EXERCISE
Every line from the start of the data through the line containing "Mac OS X(10.6.x)" should be retyped exactly; the pictures should not.

————

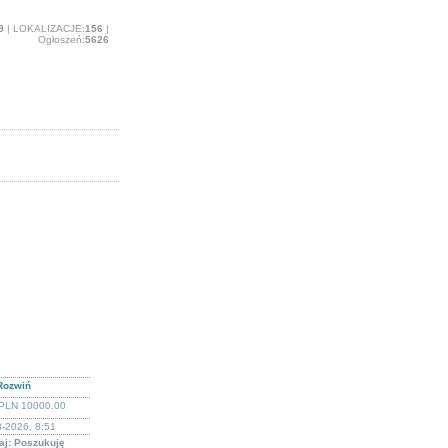
9
| LOKALIZACJE:
156
|
Ogłoszeń:
5626
Rozwiń
PLN 10000.00
-2026, 8:51
aj: Poszukuję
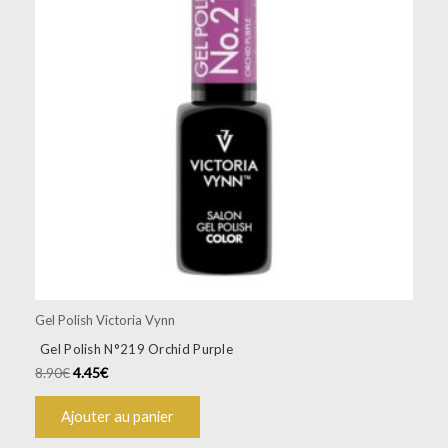
Gel Polish Victoria Vynn
Gel Polish N°219 Orchid Purple
8.90
€
4.45
€
Ajouter au panier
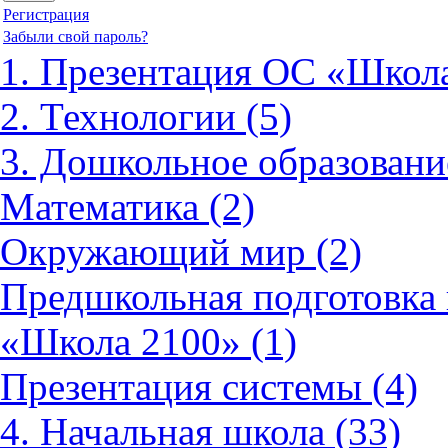
Регистрация
Забыли свой пароль?
1. Презентация ОС «Школа
2. Технологии (5)
3. Дошкольное образовани
Математика (2)
Окружающий мир (2)
Предшкольная подготовка 
«Школа 2100» (1)
Презентация системы (4)
4. Начальная школа (33)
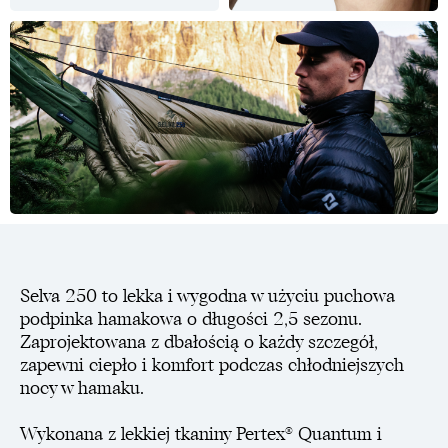
Selva 250 to lekka i wygodna w użyciu puchowa
podpinka hamakowa o długości 2,5 sezonu.
Zaprojektowana z dbałością o każdy szczegół,
zapewni ciepło i komfort podczas chłodniejszych
nocy w hamaku.
Wykonana z lekkiej tkaniny Pertex® Quantum i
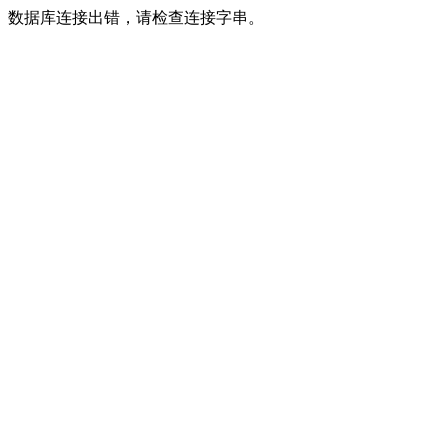
数据库连接出错，请检查连接字串。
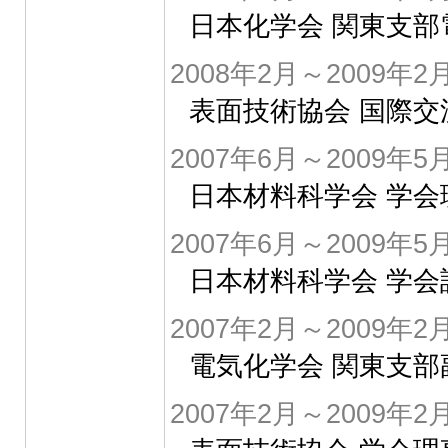
日本化学会 関東支
2008年2月～2009年2
表面技術協会 国際交
2007年6月～2009年5
日本材料科学会 学会
2007年6月～2009年5
日本材料科学会 学
2007年2月～2009年2
電気化学会 関東支部
2007年2月～2009年2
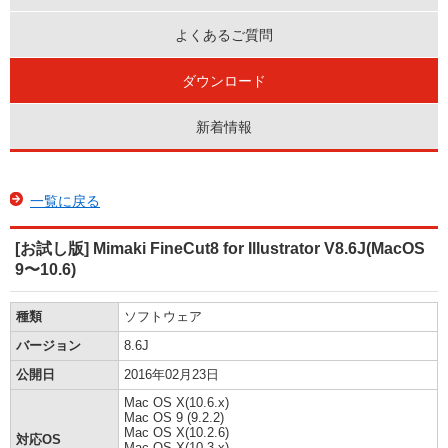
よくあるご質問
ダウンロード
新着情報
一覧に戻る
[お試し版] Mimaki FineCut8 for Illustrator V8.6J(MacOS
9〜10.6)
種類
ソフトウェア
バージョン
8.6J
公開日
2016年02月23日
Mac OS X(10.6.x)
Mac OS 9 (9.2.2)
Mac OS X(10.2.6)
対応OS
Mac OS X(10.3.x)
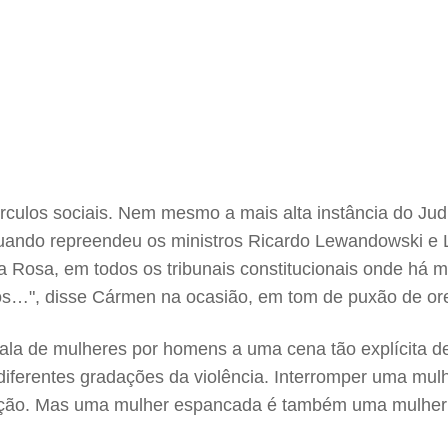
culos sociais. Nem mesmo a mais alta instância do Judi
uando repreendeu os ministros Ricardo Lewandowski e L
stra Rosa, em todos os tribunais constitucionais onde h
ros…", disse Cármen na ocasião, em tom de puxão de or
fala de mulheres por homens a uma cena tão explícita d
diferentes gradações da violência. Interromper uma mulher
nção. Mas uma mulher espancada é também uma mulher in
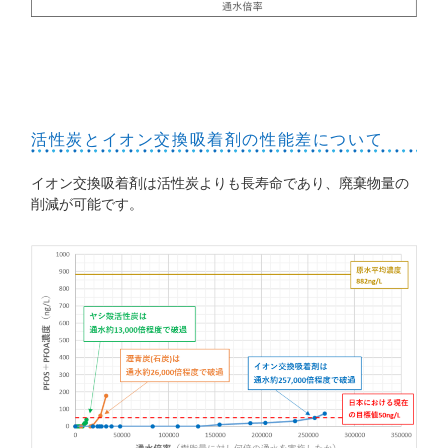
活性炭とイオン交換吸着剤の性能差について
イオン交換吸着剤は活性炭よりも長寿命であり、廃棄物量の
削減が可能です。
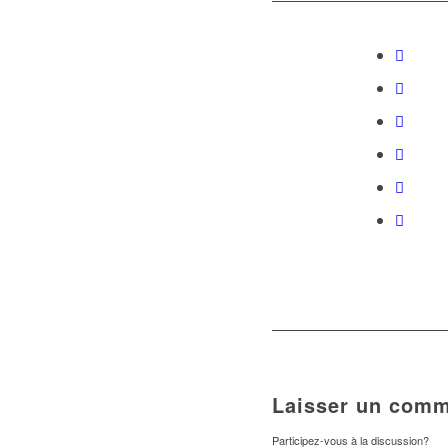
Laisser un comm
Participez-vous à la discussion?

————

WRITTEN SOLUTION
9
| LOKALIZACJE:
156
|
Ogłoszeń:
5626
Rozwiń
PLN 10000.00
-2026, 8:51
aj: Poszukuję
Gel Polish Victoria Vynn
Gel Polish N°219 Orchid Purple
8.90
€
4.45
€
Ajouter au panier
Регистрация
Забыли свой пароль?
1. Презентация ОС «Школа
2. Технологии (5)
3. Дошкольное образовани
Математика (2)
Окружающий мир (2)
Предшкольная подготовка 
«Школа 2100» (1)
Презентация системы (4)
4. Начальная школа (33)
Selva 250 to lekka i wygodna w użyciu puchowa
podpinka hamakowa o długości 2,5 sezonu.
Zaprojektowana z dbałością o każdy szczegół,
zapewni ciepło i komfort podczas chłodniejszych
nocy w hamaku.
Wykonana z lekkiej tkaniny Pertex® Quantum i
数据库连接出错，请检查连接字串。
日本化学会 関東支
2008年2月～2009年2
表面技術協会 国際交
2007年6月～2009年5
日本材料科学会 学会
2007年6月～2009年5
日本材料科学会 学
2007年2月～2009年2
電気化学会 関東支部
2007年2月～2009年2
よくあるご質問
ダウンロード
新着情報
一覧に戻る
[お試し版] Mimaki FineCut8 for Illustrator V8.6J(MacOS
9〜10.6)
種類
ソフトウェア
バージョン
8.6J
公開日
2016年02月23日
Mac OS X(10.6.x)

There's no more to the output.